Avoid the comfort zone of the re-release


Beatles illustration 1967 by Ayd Instone

Illustration by Ayd Instone

We’ve all seen them – the Beatles re-releases on CD, iTunes and the Rock Band video game. Don’t think that this is nostalgia. It’s something else, a bigger phenomenon of re-fashioning and re-making pre-existing material for new audiences to make even more money from what’s already been sold. This concept can prove to be, in some ways anti-creative if we’re not careful.

Artistically, the Beatles have inspired many of the great rock bands (and not just artists in the music industry but all sorts of endeavours in business, art, charity, technology and science) and those that have been inspired have gone onto inspire others.

The continued presence of the Beatles is a good thing; it does the same job as they did in the early sixties – everyone else has to rise their game. Otherwise we’d all have no choice but to be still listening to things like Shirley Temple and Frank Ifield.

It’s like how Apple’s iPhone has raised the game in the realm of hand held communication devices. Every phone company now has their own ‘iPhone beater’ smartphone. Their previous tacky, simplistic and overpriced standard phones are just not good enough. Apple, like the Beatles, proved and continue to prove that it can and should be done well.

But there’s a danger. It doesn’t lie with the likes of artists and scientists, most of which continue to push boundaries and create new content. The danger of the nostalgia and re-release industry is that the audience gets soft. They get comfortable with the familiar and don’t try or value new things.

This is why Hollywood constantly makes (inferior) remakes of classic movies. This is why West End and Broadway musicals are re-hashes of old ones, old movies or successful old back-catalogues. This is why people will go and see a performance of a Shakespeare or Pinter play but not a daring new work by a new playwright.

This is why the music industry in is disarray. The biggest selling act of the 90s was the Beatles. The biggest selling album of the 2000s was: you guessed it, the Beatles. The money just keeps coming in. There’s no real need to search for and develop new talent. When Elton John’s contract came up for renewal, all the record labels clamoured to get him to sign with them; he’s a safe bet. Few are prepared to take a chance like George Martin did with the rough, unknown, unproven Beatles in 1962.

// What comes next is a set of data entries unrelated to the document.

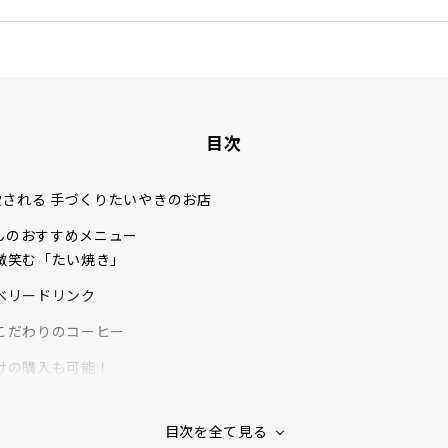
す。新築だけでなく、店舗設計やリフォーム・リノベーションも得
インテリアまで幅広い提案力で、多くの支持を得ています。http://alain
目次
される 手づくりたいやきのお店
んのおすすめメニュー
微笑む「たい焼き」
ベリードリンク
こだわりのコーヒー
けの購入も可能！
氷屋さん
も寄り添ってくれる「ALAIN」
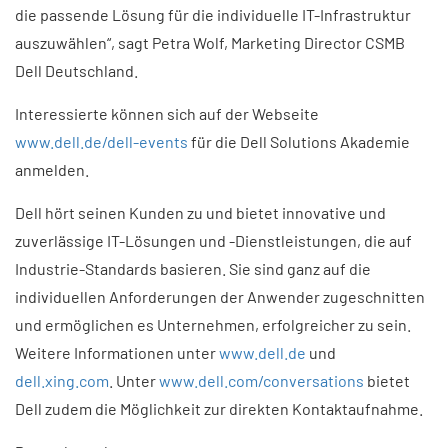
die passende Lösung für die individuelle IT-Infrastruktur
auszuwählen“, sagt Petra Wolf, Marketing Director CSMB
Dell Deutschland.
Interessierte können sich auf der Webseite
www.dell.de/dell-events
für die Dell Solutions Akademie
anmelden.
Dell hört seinen Kunden zu und bietet innovative und
zuverlässige IT-Lösungen und -Dienstleistungen, die auf
Industrie-Standards basieren. Sie sind ganz auf die
individuellen Anforderungen der Anwender zugeschnitten
und ermöglichen es Unternehmen, erfolgreicher zu sein.
Weitere Informationen unter
www.dell.de
und
dell.xing.com
. Unter
www.dell.com/conversations
bietet
Dell zudem die Möglichkeit zur direkten Kontaktaufnahme.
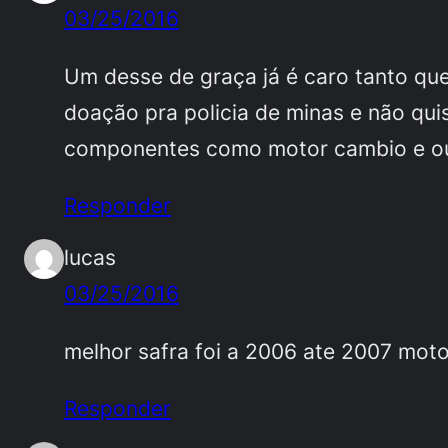
03/25/2016
Um desse de graça já é caro tanto qu
doação pra policia de minas e não qu
componentes como motor cambio e ou
Responder
lucas
03/25/2016
melhor safra foi a 2006 ate 2007 moto
Responder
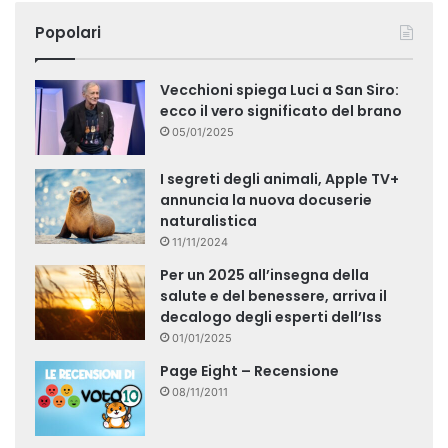
Popolari
Vecchioni spiega Luci a San Siro:
ecco il vero significato del brano
05/01/2025
I segreti degli animali, Apple TV+
annuncia la nuova docuserie
naturalistica
11/11/2024
Per un 2025 all’insegna della
salute e del benessere, arriva il
decalogo degli esperti dell’Iss
01/01/2025
Page Eight – Recensione
08/11/2011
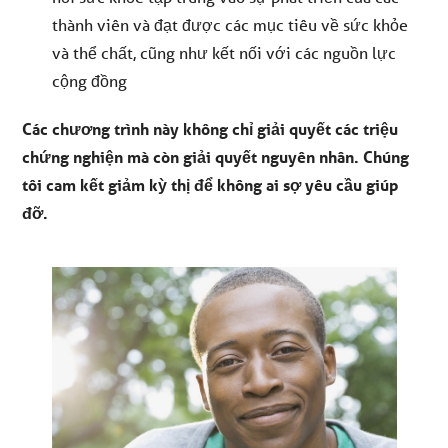
thành viên và đạt được các mục tiêu về sức khỏe
và thể chất, cũng như kết nối với các nguồn lực
cộng đồng
Các chương trình này không chỉ giải quyết các triệu
chứng nghiện mà còn giải quyết nguyên nhân. Chúng
tôi cam kết giảm kỳ thị để không ai sợ yêu cầu giúp
đỡ.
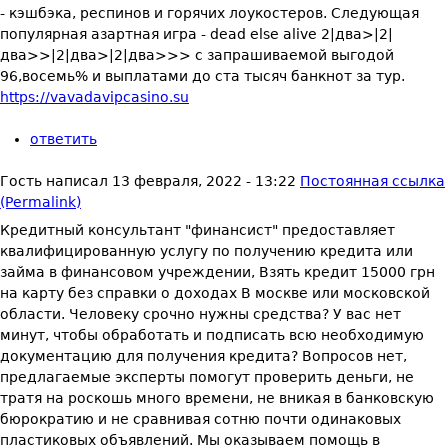
- кэшбэка, респинов и горячих лоукостеров. Следующая
популярная азартная игра - dead else alive 2|два>|2|
два>>|2|два>|2|два>>> с запрашиваемой выгодой
96,восемь% и выплатами до ста тысяч банкнот за тур.
https://vavadavipcasino.su
ответить
Гость
написал
13 февраля, 2022 - 13:22
Постоянная ссылка
(Permalink)
Кредитный консультант "финансист" предоставляет
квалифицированную услугу по получению кредита или
займа в финансовом учреждении, Взять кредит 15000 грн
на карту без справки о доходах В москве или московской
области. Человеку срочно нужны средства? У вас нет
минут, чтобы обработать и подписать всю необходимую
документацию для получения кредита? Вопросов нет,
предлагаемые эксперты помогут проверить деньги, не
тратя на роскошь много времени, не вникая в банковскую
бюрократию и не сравнивая сотню почти одинаковых
пластиковых объявлений. Мы оказываем помощь в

Today there is still a healthy gig-going culture with some great bands. In fact, live music is a bigger industry than it’s ever been. But so many of these never each their full potential because they don’t get the wider backing.

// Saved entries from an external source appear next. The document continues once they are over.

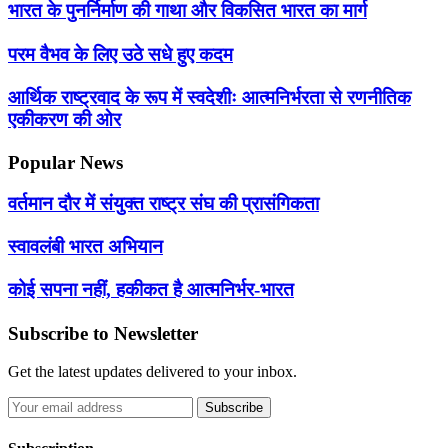
भारत के पुनर्निर्माण की गाथा और विकसित भारत का मार्ग
परम वैभव के लिए उठे सधे हुए कदम
आर्थिक राष्ट्रवाद के रूप में स्वदेशीः आत्मनिर्भरता से रणनीतिक
एकीकरण की ओर
Popular News
वर्तमान दौर में संयुक्त राष्ट्र संघ की प्रासंगिकता
स्वावलंबी भारत अभियान
कोई सपना नहीं, हकीकत है आत्मनिर्भर-भारत
Subscribe to Newsletter
Get the latest updates delivered to your inbox.
Subscribe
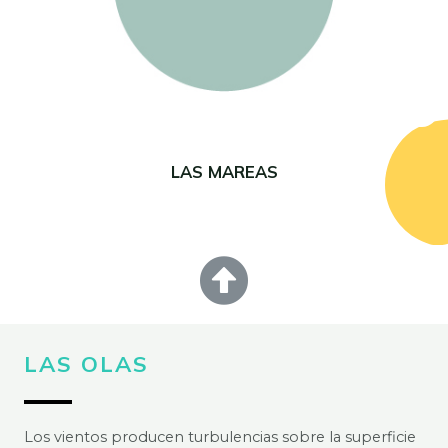
LAS MAREAS
LAS OLAS
Los vientos producen turbulencias sobre la superficie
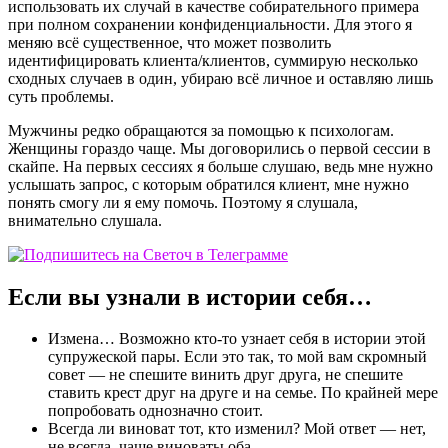
использовать их случай в качестве собирательного примера
при полном сохранении конфиденциальности. Для этого я
меняю всё существенное, что может позволить
идентифицировать клиента/клиентов, суммирую несколько
сходных случаев в один, убираю всё личное и оставляю лишь
суть проблемы.
Мужчины редко обращаются за помощью к психологам.
Женщины гораздо чаще. Мы договорились о первой сессии в
скайпе. На первых сессиях я больше слушаю, ведь мне нужно
услышать запрос, с которым обратился клиент, мне нужно
понять смогу ли я ему помочь. Поэтому я слушала,
внимательно слушала.
Если вы узнали в истории себя…
Измена… Возможно кто-то узнает себя в истории этой
супружеской пары. Если это так, то мой вам скромный
совет — не спешите винить друг друга, не спешите
ставить крест друг на друге и на семье. По крайней мере
попробовать однозначно стоит.
Всегда ли виноват тот, кто изменил? Мой ответ — нет,
не всегда, чаще виноваты оба.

The Kinks were a great live band in the early 60s. They played exclusively covers of hits of the day. People booked them and people went to see them because they were a great band. In 1964 when Ray Davies wrote the hit You Really Got Me they embarked on a recording career. Their first three or four albums are pretty mediocre (with the exception of the included singles). But they were allowed to develop and improve and what followed was exceptional. They became one of the defining acts of the era. That’s unlikely to happen now.

It’s the same in publishing. Massive advance payments and marketing budgets are available for the same old thing or the ghost written celebrity memoirs while the new author with the ground breaking novel is either not published or just left to their own devices and baring some miracle, goes unnoticed.

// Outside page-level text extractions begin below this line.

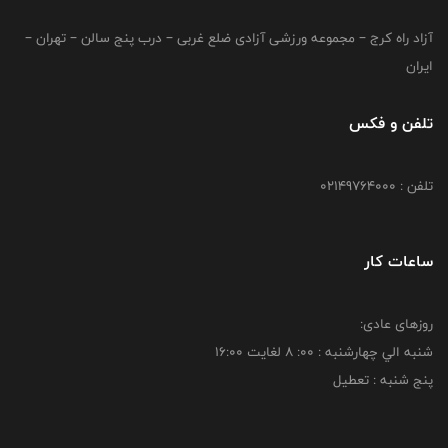
آزاد راه کرج – مجموعه ورزشی آزادی ضلع غربی – درب پنج سالن – تهران –
ایران
تلفن و فکس
تلفن : 02149764000
ساعات کار
روزهای عادی:
شنبه الي چهارشنبه : 00: 8 لغايت 16:00
پنج شنبه : تعطیل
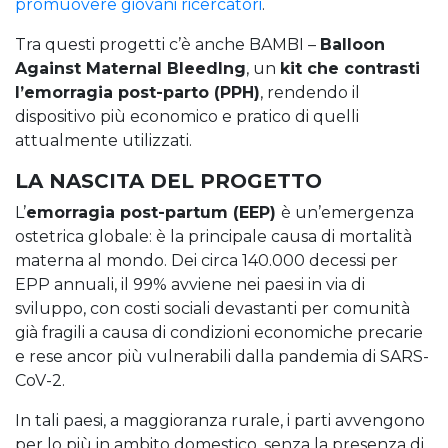
promuovere giovani ricercatori
.
Tra questi progetti c’è anche BAMBI –
Balloon
Against Maternal BleedIng
, un
kit che contrasti
l’emorragia post-parto (PPH)
, rendendo il
dispositivo più economico e pratico di quelli
attualmente utilizzati.
LA NASCITA DEL PROGETTO
L’
emorragia post-partum (EEP)
è un’emergenza
ostetrica globale: è la principale causa di mortalità
materna al mondo. Dei circa 140.000 decessi per
EPP annuali, il 99% avviene nei paesi in via di
sviluppo, con costi sociali devastanti per comunità
già fragili a causa di condizioni economiche precarie
e rese ancor più vulnerabili dalla pandemia di SARS-
CoV-2.
In tali paesi, a maggioranza rurale, i parti avvengono
per lo più in ambito domestico, senza la presenza di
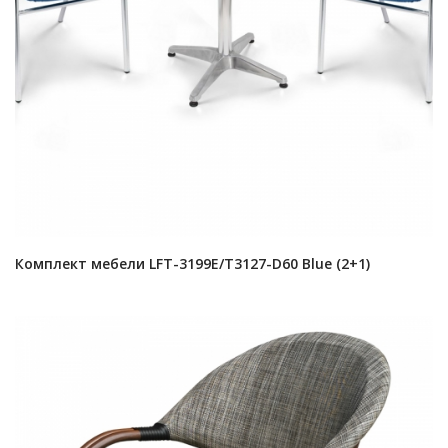
Комплект мебели LFT-3199E/T3127-D60 Blue (2+1)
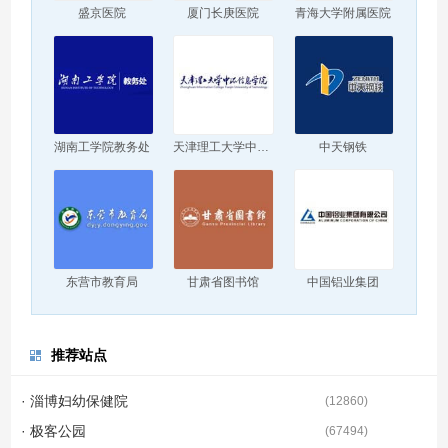
盛京医院
厦门长庚医院
青海大学附属医院
湖南工学院教务处
天津理工大学中环信息学院
中天钢铁
东营市教育局
甘肃省图书馆
中国铝业集团
推荐站点
· 淄博妇幼保健院
(
12860
)
· 极客公园
(
67494
)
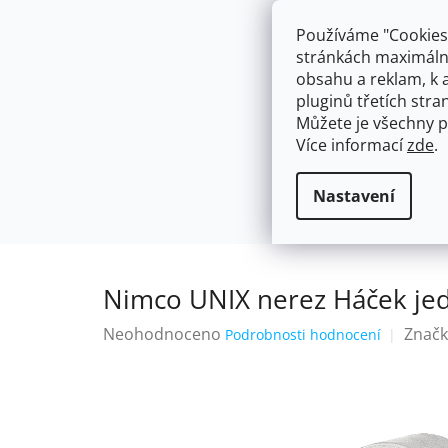
Přejít
603574112
info@ceskakoupelna.cz
na
Používáme "Cookies"
obsah
stránkách maximálně
obsahu a reklam, k 
pluginů třetích stran
Můžete je všechny p
Více informací
zde
.
AKCE
NÁSTĚNNÉ 150/100MM
SE SPRCH
Háčky a věšáky na útěrky a ručníky
Domů
Nastavení
Nimco UNIX nerez Háček j
Průměrné
Neohodnoceno
Značk
Podrobnosti hodnocení
hodnocení
produktu
je
0,0
z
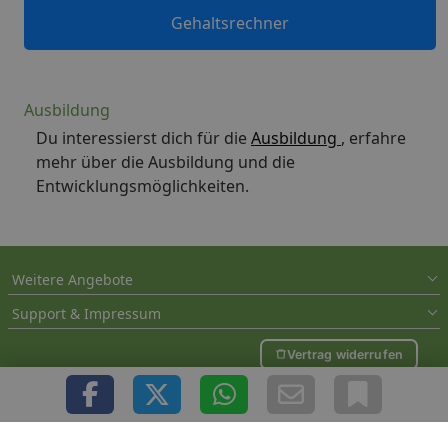
Gehaltsrechner
Ausbildung
Du interessierst dich für die
Ausbildung
, erfahre
mehr über die Ausbildung und die
Entwicklungsmöglichkeiten.
Weitere Angebote
Support & Impressum
Vertrag widerrufen
Copyright © 2000 - 2026 1A-Infosysteme.de | Content by: 1A-Stellenmarkt.de |
06.08.2026
| CFo: nur_Artikel|SEO_anpassung ( 0.573)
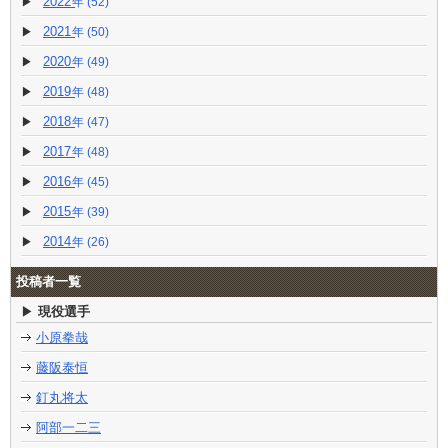
2022
(52)
2021
(50)
2020
(49)
2019
(48)
2018
(47)
2017
(48)
2016
(45)
2015
(39)
2014
(26)
投稿者一覧
現役選手
小原拳哉
藤阪泰恒
釘丸将太
阿部一二三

Until very recently Disney was going to do a re-make of the Beatles 1968 animated feature Yellow Submarine. They were going to use the same storyline, the same songs – but make it in 3D, thereby losing the unique charm of the original. Why bother? Why do it when the original is so good? Why not re-paint the Mona Lisa or re-build Stone Henge while you’re at?

Why redo things? Why not do something new? The Beatles never re-trod old ground. In most cases they didn’t even put the singles on their albums as they thought it would be a rip-off for the fans who’d already bought them.

They never did anything the same twice, there was was always a progression, always something different and they moved on fast. So too did everyone else around them.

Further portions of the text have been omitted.